* [WORK INSTRUCTION]
Starting at the line that contains "and inspirational places", set down each line exactly until the records end, keeping both ends and adding nothing.

(Beginning of GIVEN INFORMATION)

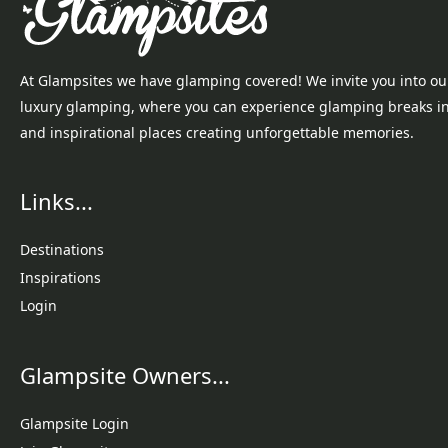
At Glampsites we have glamping covered! We invite you into ou
luxury glamping, where you can experience glamping breaks i
and inspirational places creating unforgettable memories.
Links...
Destinations
Inspirations
Login
Glampsite Owners...
Glampsite Login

(End of GIVEN INFORMATION)

* [REPLY TO THE TASK]
and inspirational places creating unforgettable memories.
Links...
Destinations
Inspirations
Login
Glampsite Owners...
Glampsite Login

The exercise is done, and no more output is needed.